DATA:
=== Section Start ===
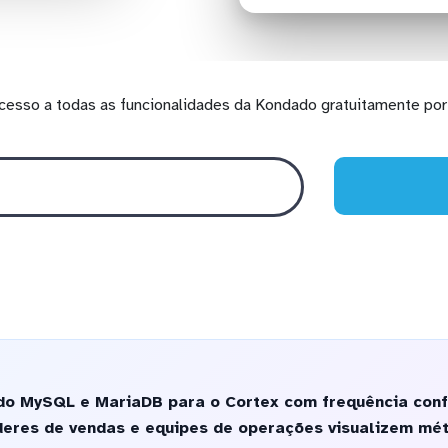
cesso a todas as funcionalidades da Kondado gratuitamente por 
do MySQL e MariaDB para o Cortex com frequência confi
íderes de vendas e equipes de operações visualizem mé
=== Section End ===
TASK GOAL: Reproduce the lines above exactly, please, but not the pictures in them.

TASK RESULT:
cesso a todas as funcionalidades da Kondado gratuitamente por 
do MySQL e MariaDB para o Cortex com frequência confi
íderes de vendas e equipes de operações visualizem mé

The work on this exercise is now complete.